The Ministry of Education (MOE) has responded to publicity about the plight of children living in cars, saying that levels of transience are “steady”.
In a statement on its website, the Ministry stated, “While transience can set some students back, moving schools shouldn’t be a barrier to learning.”
A transient student is one who moves schools more than twice a year.
There are about 3,780 transient students; that’s five in every 1,000 students.
“Levels of transience have been fairly static over recent years apart from a spike because of the Christchurch earthquakes. At the same time achievement statistics for NCEA levels one to three for all students show continuous improvement since 2008.
“Teachers are trained to assess a student’s learning needs and tailor teaching to those needs including supporting children who are new to a school.

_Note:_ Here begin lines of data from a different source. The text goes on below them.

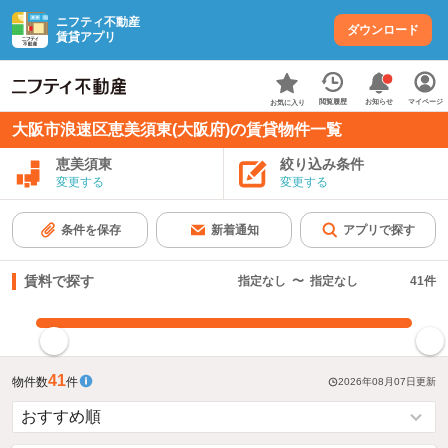
ニフティ不動産
ダウンロード
賃貸アプリ
お知らせ
閲覧履歴
マイページ
お気に入り
大阪市浪速区恵美須東(大阪府)の賃貸物件一覧
恵美須東
絞り込み条件
変更する
変更する
条件を保存
新着通知
アプリで探す
賃料で探す
指定なし
〜
指定なし
41
件
指定した賃料で絞り込む
41
物件数
件
2026年08月07日
更新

“We assist schools to help them do this by putting systems in place to ensure schools can support students who move. The ENROL system allows schools to share information about where students are up to in their learning – key to ensuring a smooth transition and minimise potential disruption.”
The MOE says some schools also offer online tuition for courses of study others have flexible timetabling options so that students can access the content they may not have covered in their previous schools.
‘Schools around the country are coming together to form Communities of Learning so they can work together and share their best teaching ideas.
“These communities allow schools to collaborate more closely on priorities. These may include ensuring students go to school and supporting those who may have learning challenges due to difficulties caused by moving schools.”